Flexural performance test (ASTM C1609)

3 Experimental results

3.1 Temperature pattern and cross-section examination

The temperature patterns for each type of specimen at the top and bottom regions are plotted in Fig. 3. At both locations, regardless of specimen type, the temperature is found to increase with exposure time. The bottom surface which is located nearest to the gas heads exhibited the highest temperature up to about 275–325 °C at an exposure duration of 60 min. The top surface gained a maximum temperature up to about 145–165 °C at an exposure duration of 60 min.
Fig. 3

Temperature versus time along the beam’s thickness

After being subjected to fire, the specimens were cut in half along the crack line to examine the physical changes that occurred to the specimens. Results are shown in Figs. 4, 5 and 6.
Fig. 4

Cross-section of plain concrete specimen after being subjected to fire

Fig. 5

Cross-section of PFRC specimen after being subjected to fire

Fig. 6

Cross-section of SFRC specimen after being subjected to fire

Results for plain concrete specimens show major changes at the heated (bottom) region (Fig. 4). For example, the change in color; as the burning time increases, the grayish cement-like color begins to fade away and is replaced with a burning (brownish/blackish) shade. The burning shade can be seen clearly at the bottom portion close to the fire. Another observation is the increasing porosities or voids at the surface.
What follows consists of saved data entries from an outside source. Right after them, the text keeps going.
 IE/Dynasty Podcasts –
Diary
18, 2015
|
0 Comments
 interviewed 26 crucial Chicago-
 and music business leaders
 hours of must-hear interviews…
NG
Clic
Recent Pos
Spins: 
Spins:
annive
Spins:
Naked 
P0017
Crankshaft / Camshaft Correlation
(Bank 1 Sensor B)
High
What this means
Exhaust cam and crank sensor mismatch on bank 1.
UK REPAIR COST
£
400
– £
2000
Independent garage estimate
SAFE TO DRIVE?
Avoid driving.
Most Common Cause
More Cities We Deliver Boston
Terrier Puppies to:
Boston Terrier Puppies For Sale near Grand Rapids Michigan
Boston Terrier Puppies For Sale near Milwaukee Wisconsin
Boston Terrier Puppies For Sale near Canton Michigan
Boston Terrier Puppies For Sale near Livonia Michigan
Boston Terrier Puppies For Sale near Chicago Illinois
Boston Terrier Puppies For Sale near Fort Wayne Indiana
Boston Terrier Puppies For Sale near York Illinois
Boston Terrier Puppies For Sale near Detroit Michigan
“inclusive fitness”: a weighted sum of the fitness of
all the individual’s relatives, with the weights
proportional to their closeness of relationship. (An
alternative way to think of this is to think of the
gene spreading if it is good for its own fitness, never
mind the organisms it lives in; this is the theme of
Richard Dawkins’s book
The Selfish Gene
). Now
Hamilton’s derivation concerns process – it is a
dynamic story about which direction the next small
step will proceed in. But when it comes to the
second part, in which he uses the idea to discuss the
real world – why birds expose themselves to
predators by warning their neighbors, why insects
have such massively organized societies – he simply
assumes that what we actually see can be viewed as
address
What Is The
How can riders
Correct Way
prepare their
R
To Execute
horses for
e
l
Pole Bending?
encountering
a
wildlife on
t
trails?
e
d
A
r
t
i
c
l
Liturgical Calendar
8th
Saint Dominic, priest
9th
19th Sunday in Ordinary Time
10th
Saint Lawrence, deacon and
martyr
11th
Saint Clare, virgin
In the case of PFRC, beside the change in color, the disappearance (evaporation) of fibers at the heated zone is also observed (Fig. 5). In general, the fibers start to lose their mechanical properties from around 50 °C, and completely melt and begin to disappear around 160 °C. This causes the polypropylene fibers to disappear from the bottom surface first and this “fiber evaporation zone” tends to move up along the height of the beam with increasing exposure time.
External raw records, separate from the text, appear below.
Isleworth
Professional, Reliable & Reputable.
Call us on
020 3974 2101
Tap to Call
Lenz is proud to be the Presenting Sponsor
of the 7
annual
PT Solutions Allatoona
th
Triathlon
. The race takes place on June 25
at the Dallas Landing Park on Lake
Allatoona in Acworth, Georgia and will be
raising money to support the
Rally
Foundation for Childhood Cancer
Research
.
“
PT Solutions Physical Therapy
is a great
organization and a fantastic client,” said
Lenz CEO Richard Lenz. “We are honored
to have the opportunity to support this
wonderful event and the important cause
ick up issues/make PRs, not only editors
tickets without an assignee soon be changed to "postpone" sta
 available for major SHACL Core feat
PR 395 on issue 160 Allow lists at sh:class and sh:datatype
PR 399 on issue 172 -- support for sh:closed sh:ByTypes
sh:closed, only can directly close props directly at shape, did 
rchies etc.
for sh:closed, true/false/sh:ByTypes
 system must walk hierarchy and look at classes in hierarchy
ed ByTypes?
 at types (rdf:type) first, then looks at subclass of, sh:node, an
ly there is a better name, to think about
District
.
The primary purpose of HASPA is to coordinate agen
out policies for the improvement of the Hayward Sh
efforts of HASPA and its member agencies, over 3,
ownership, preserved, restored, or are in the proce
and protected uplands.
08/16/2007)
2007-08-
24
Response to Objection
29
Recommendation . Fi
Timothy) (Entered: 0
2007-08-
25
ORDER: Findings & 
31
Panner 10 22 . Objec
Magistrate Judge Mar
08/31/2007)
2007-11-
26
For SFRC, both color change and increasing porosity are observed at the heated zone as shown in Fig. 6. Besides the color change of concrete, the change in color of steel fibers from metallic to a dark charcoal is also observed.

3.2 Flexural response

3.2.1 Plain concrete

The flexural responses of plain concrete beams are illustrated in Fig. 7. The flexural strength of the beam decreases with increasing burning time. Several mechanisms such as the non-uniform expansion caused by the differences in the thermal expansion coefficients of the paste and the aggregate which lead to internal stresses, internal cracking, bond strength degradation between aggregate and paste, stress caused by both external loads and thermal gradients, and the pore pressure due to water vaporization are involved in the strength degradation of concrete. For a specimen subjected to bending load, the bottom surface is a critical zone where tensile stress occurs. By adding damage from fire at the bottom surface (tension zone), this lead to a large drop in the load carrying capacity, as shown in Fig. 7. At a fire exposure duration of 15 min, the strength drops by approximately 54% (from 25 to 11.9 kN) and with an increase of fire exposure duration to 60 min, strength falls by approximately 77% (to about 5.9 kN).
Fig. 7

Flexural responses of plain concrete beams after being subjected to fire

3.2.2 SFRC

The effect of gradient heat affected the flexural response of SFRC in several aspects, e.g., the responses of the 1% SFRC beams (both pre- and post-peak) deteriorate with the increase of burning duration as seen in Fig. 8. The reduction of flexural performance is a combined effect of the degradation of concrete strength (as explained previously) which lowers the bond strength between the fiber and paste and the stress gradient caused by the thermic gradient which leads to internal cracking. Also, similar to the plain concrete, the degradation zone appeared to move upward with increasing exposure time.
Fig. 8

Flexural responses of 1% SFRC beams after being subjected to fire

Another important observation is the degradation of the pre-peak response of SFRC. In general, the flexural response of an FRC beam is divided into two parts: pre-peak and post-peak responses. The pre-peak response is controlled by the performance or the properties of concrete while the post-peak response is dominated by the performance of the fibers. These two responses are divided by a small drop of load right after the first crack as seen in the control beam (Fig. 8). At the beginning of loading, the load increases in direct proportion to the deflection and right after the first cracking, the load usually drops slightly before fibers begin to take over and the load begins to rise again.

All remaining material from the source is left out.